In my first part , I talked about the background of an application we are building. With this post, I want to get into the specifics of the first big problem I tackled.
In my previous GTD implementation, I used Evernote as the main tool. One of the features I got for free with that was the ability to receive email from arbitrary email addresses. Evernote gives you a private email address that you can use to forward email to the system, where it will be converted into a note. This is exceedingly helpful in a GTD implementation because for most information workers, a lot of the actions you’ll be tackling on a daily basis originate as emails.
This first thing I ran across in my design is that I want to be able to forward emails to my ServiceNow instance from multiple originating email accounts and have them all associated with the same user. This means that the out-of-the-box behavior cannot be relied on. By default, an Inbound Email Action will create a record owned by the same user whose email matches in the User table (sys_user). I want to do almost the opposite, I want an email address that will create a record for a user no matter what account sent the email.
This sounds like a job for the SMTP addressing loophole. When you send an email address, for most modern email systems addressing to
Given that situation is true, I created a table to hold Email Tokens. This is a very simple table that contains only a string field (the token) and a reference to a user. The basic strategy here is that when an email is received, in order to find out if it is one of these emails sent to the Action Inbox, we will scrutinize the email token. If we find an active email token in the “To” address, then it not only is one of our Action emails to process but it will be linked to the user that owns that email token.
In our application we have a Script Include called DoNowUtil in which we put most (or hopefully all) of the hairy logic. I created a pair of functions called getGTDUser(emailAddress) and hasGTDUser(emailAddress). The former will take in a given email address. If the address has a token and that token has an entry in the table, it will return the sys_id of the user associated with it. The hasGTDUser(emailAddress) does similar work but returns true or false. Now that we have this, we can begin to do some work creating the Inbound Email Action.
I created a new Inbound Email Action against the Action table in our app (note we have two things named “action” in some way). I set the order to 99 because I wanted it to run before the default built-in email actions. I left the type as “None” because I want this to work on either new or forwarded emails. The condition field on whether to run is now pretty simple:
If that is true, this will run. Inside the script (under the “Actions” tab for extra confusion and naming overload) I create a new DoNow Action record and set the opened_by and assigned_to fields to the user found via the email token. I do some parsing of the subject to look for context and priority indicators (more on that in a future post), I set the short_description to a sanitized version of subject line. Originally we were putting the full email.body_text into the description field (remember that our Action record extends Task). We decided that we wanted to use that field for arbitrary information and that it was a tossup if the body of the email was actually valuable context. Instead, we created a more_information HTML field so that we could both maintain the incoming information from the email but also edit a description if so desired.
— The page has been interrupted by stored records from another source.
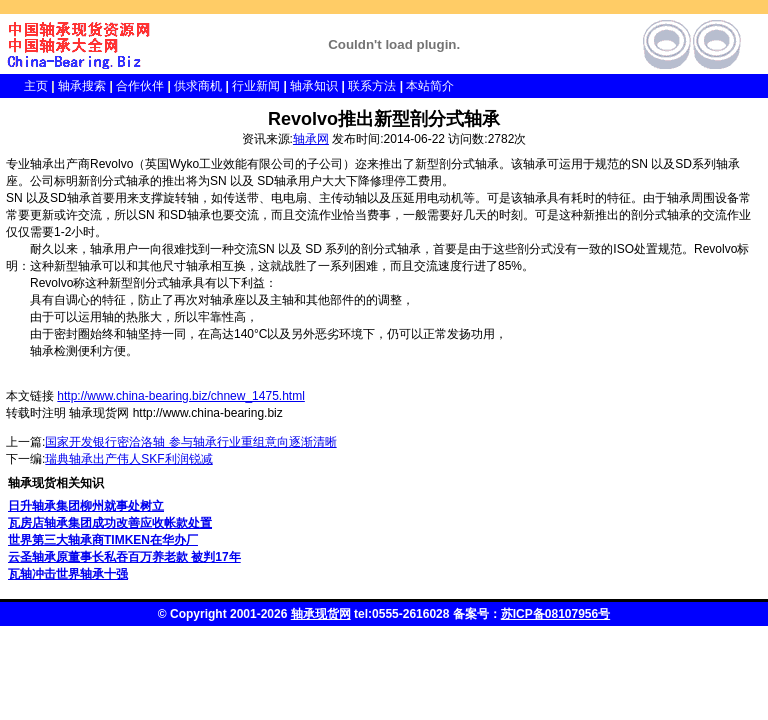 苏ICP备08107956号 (555, 614)
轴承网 (311, 139)
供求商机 (198, 86)
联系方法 (372, 86)
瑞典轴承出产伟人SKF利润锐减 (128, 459)
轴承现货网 (321, 614)
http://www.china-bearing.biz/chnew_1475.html (180, 396)
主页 (24, 86)
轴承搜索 (82, 86)
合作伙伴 (140, 86)
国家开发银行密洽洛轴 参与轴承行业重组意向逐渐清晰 (190, 442)
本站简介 (430, 86)
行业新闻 (256, 86)
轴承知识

This strategy has worked pretty well so far. I actually do use this in the production version of our DoNow application. This allows me to have a secret email address to which I can forward emails from my various email accounts, personal and professional. It is pretty close to a clone of the Evernote functionality or a “Send to Kindle” type situation. In practice, I have not run across a problem either sending or receiving emails or having them create my Actions from these emails.
The original implementation of the logic in getGTDUser(emailAddress) was sub-optimal. It looped over the email token table and did a substring look of each token against the email address. If the table was large, that would be grossly expensive. I recently improved it to parse the token out of the email address and then query for that one record. I’m including a screenshot of the code of the improved version.
There is also a big flaw in the current handling of the tokens. Originally my plan was that one would create and delete the tokens at will, and that would be the totality of managing them. However the use case for deleting them is that some rogue process somewhere has discovered the email address with the token and is sending bogus emails creating bogus actions. In that case, deleting the token would just make hasGTDUser(emailAddress) return false. That means that all these bogus emails will fall through to whatever the default Inbound Email Actions are, probably creating an Incident for each one. What is really needed is at least an active column on the table. Even more thorough would be the ability to blacklist and whitelist specific emails from sending. This is in the backlog for the future but not a high priority at this moment.
This has turned out to be an interesting exercise in creating a new strategy for accepting emails inside of ServiceNow. It is not a common use case that an application needs to route emails from multiple sending email addresses to a single user on the instance but if you have that use case, this is a way to accomplish that.